YEMEN: Dozens detained in secret dungeons
Fighting between official armed forces and rebels in Yemen was officially over this summer. But dozens of political prisoners remained locked up in Yemeni prisons without charge or trial with some even believed to be missing, an international human rights organization declared today.
According to a new report published today by the New York-based Human Rights Watch, security forces in this poor Arab country bordering Saudi Arabia have “systematically and unlawfully” jailed several hundred people, including journalists, during the four-year civil war with rebel forces in the northern parts of the country.
Joe Stork, deputy Middle East director at HRW, said:
“Dozens of people who committed no crime are still languishing in Yemeni prisons, months after the president promised to deal with their cases… Some family members still don’t know if their loved ones who were ‘disappeared’ are dead or alive.”
After declaring in July the end of fighting between Houthi insurgents and the government, the president of the country, Ali Abdullah Saleh, ordered some prisoners released but many remain in jail.

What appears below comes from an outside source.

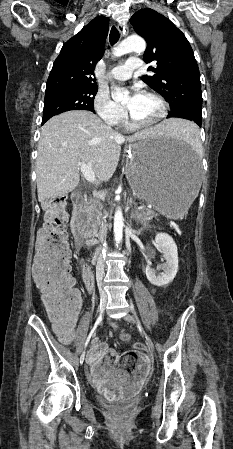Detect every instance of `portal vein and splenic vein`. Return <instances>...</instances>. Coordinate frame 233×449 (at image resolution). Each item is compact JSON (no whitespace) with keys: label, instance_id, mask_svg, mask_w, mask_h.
Returning <instances> with one entry per match:
<instances>
[{"label":"portal vein and splenic vein","instance_id":"portal-vein-and-splenic-vein-1","mask_svg":"<svg viewBox=\"0 0 233 449\" xmlns=\"http://www.w3.org/2000/svg\"><path fill=\"white\" fill-rule=\"evenodd\" d=\"M79 169L82 172V174L84 175V177L86 178V180L90 181V182H94L95 181V174L92 170V163L88 162V163H79Z\"/></svg>","mask_w":233,"mask_h":449}]
</instances>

Those arrested in the conflict comprise a wide range of people not actively participating in hostilities against government forces, according to the 47-page report, “Disappearances and Arbitrary Arrests in the Armed Conflict with Huthi Rebels in Yemen.”

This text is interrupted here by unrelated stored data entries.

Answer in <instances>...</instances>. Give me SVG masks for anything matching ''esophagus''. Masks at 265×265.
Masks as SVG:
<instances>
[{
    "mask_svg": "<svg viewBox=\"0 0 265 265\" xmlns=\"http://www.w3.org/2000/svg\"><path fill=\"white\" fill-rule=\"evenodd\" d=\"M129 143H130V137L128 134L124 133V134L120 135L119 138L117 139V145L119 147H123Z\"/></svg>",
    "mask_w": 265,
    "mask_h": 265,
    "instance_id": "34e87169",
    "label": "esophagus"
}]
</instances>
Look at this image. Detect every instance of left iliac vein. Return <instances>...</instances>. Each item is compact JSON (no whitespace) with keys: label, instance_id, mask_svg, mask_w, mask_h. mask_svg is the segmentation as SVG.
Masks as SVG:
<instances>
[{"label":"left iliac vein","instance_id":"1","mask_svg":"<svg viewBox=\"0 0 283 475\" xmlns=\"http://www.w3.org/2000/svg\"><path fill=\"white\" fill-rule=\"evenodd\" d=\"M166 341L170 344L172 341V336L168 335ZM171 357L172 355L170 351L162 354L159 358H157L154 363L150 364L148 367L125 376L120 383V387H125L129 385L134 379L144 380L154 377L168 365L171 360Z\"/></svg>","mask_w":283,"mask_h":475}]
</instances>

Detainees included people who targeted for their religious activism, ones held hostage to pressure a wanted family member to surrender or even, more recently, journalists and website writers locked up merely for publishing information about the conflict.
In the 1990s, Houthis emerged in Northern Yemen as a pacifist Shiite religious revivalist movement, but in 2004 after the Yemeni government closed their religious schools they launched an armed conflict against authorities.